In a single species population model, Verhulst [43] modified Malthus’s model [17] in a more natural setup. Lotka–Volterra (LV) predator–prey model was the first interacting species model [16], [44], and after the development of this model, many researchers have modified and extended it by considering various types of functional responses. Among the significant components of predator–prey modeling, functional response is a key element representing the predator consumption rate of the prey species (usually modeled as proportional to the rate of feeding). Functional responses are formulated by considering many ecological factors such as the density of prey species, the efficiency with which predators can search out and kill the prey, the time required for handling the captured prey, and competition among predators. Commonly used functional responses are (i) Lotka–Volterra type, which is linearly increasing, (ii) Holling type-II, which is concave increasing, (iii) Holling type-III, which is sigmoid increasing, and (iv) Holling type-IV, which is nonmonotonic. Among them, Holling type-II functional response has received the lion’s share of attention.
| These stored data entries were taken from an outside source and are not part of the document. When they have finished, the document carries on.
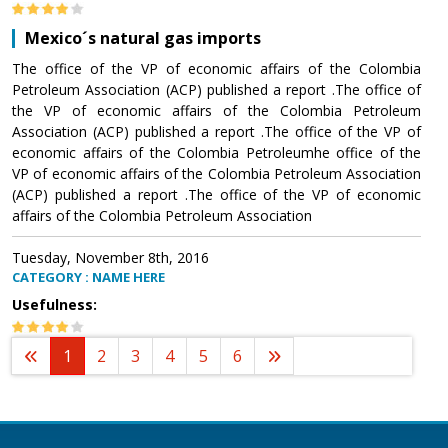
Mexico´s natural gas imports
The office of the VP of economic affairs of the Colombia
Petroleum Association (ACP) published a report .The office of
the VP of economic affairs of the Colombia Petroleum
Association (ACP) published a report .The office of the VP of
economic affairs of the Colombia Petroleumhe office of the
VP of economic affairs of the Colombia Petroleum Association
(ACP) published a report .The office of the VP of economic
affairs of the Colombia Petroleum Association
Tuesday, November 8th, 2016
CATEGORY : NAME HERE
Usefulness:
1
2
3
4
5
6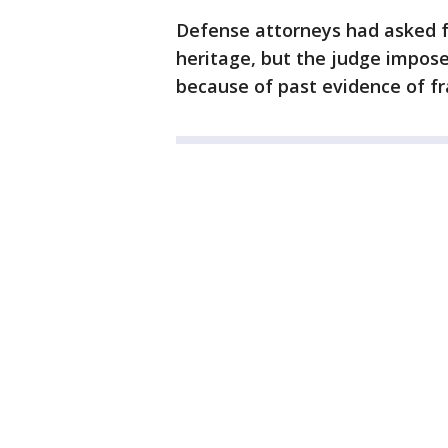
Defense attorneys had asked for
heritage, but the judge impos
because of past evidence of fr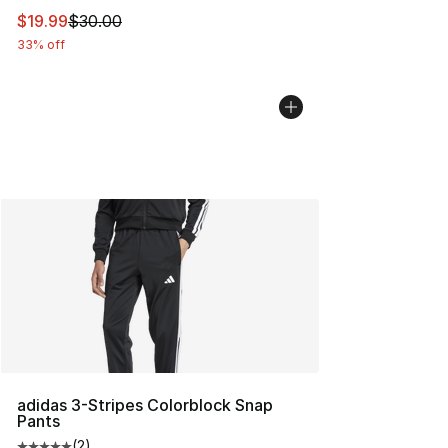
This item is on sale. Price dropped from $30.00 to $19.
$19.99
$30.00
33% off
adidas 3-Stripes Colorblock Snap
Pants
(
2
)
Many authors experimentally inspected and provided a conceptual understanding of the applicability of Holling type-II response in predator–prey interactions [8], [22]. On the other hand, several researchers theoretically explored the dynamics of various predator–prey systems with Holling type-II functional response [3], [10], [11].

In population ecology, many studies have been carried out to explore chaos through interactive models in different contexts [10], [24], [25]. Hastings and Powell [10] studied a three-species food chain model in a continuous-time setup. They considered logistic growth in the prey population and Holling type-II functional response for the predator–prey interaction. This work is renowned for being the first food chain model exhibiting chaotic dynamics. After this pioneering work of Hastings and Powell [10], exploring chaos in ecological systems has received substantial attention. However, in the real world population chaos is rare. A possible explanation for such would be the presence of several ecological factors, which make the system dynamics regular and thus unable to exhibit chaos. To date, several ecological phenomena have been documented to have the ability to control chaos in three-species food chain models. Some of those ecological phenomena are: refuge [7], toxic inhibition [2], disease in prey [4], additional food [34], predator switching [26], migration [27], [28], and fear effect [29].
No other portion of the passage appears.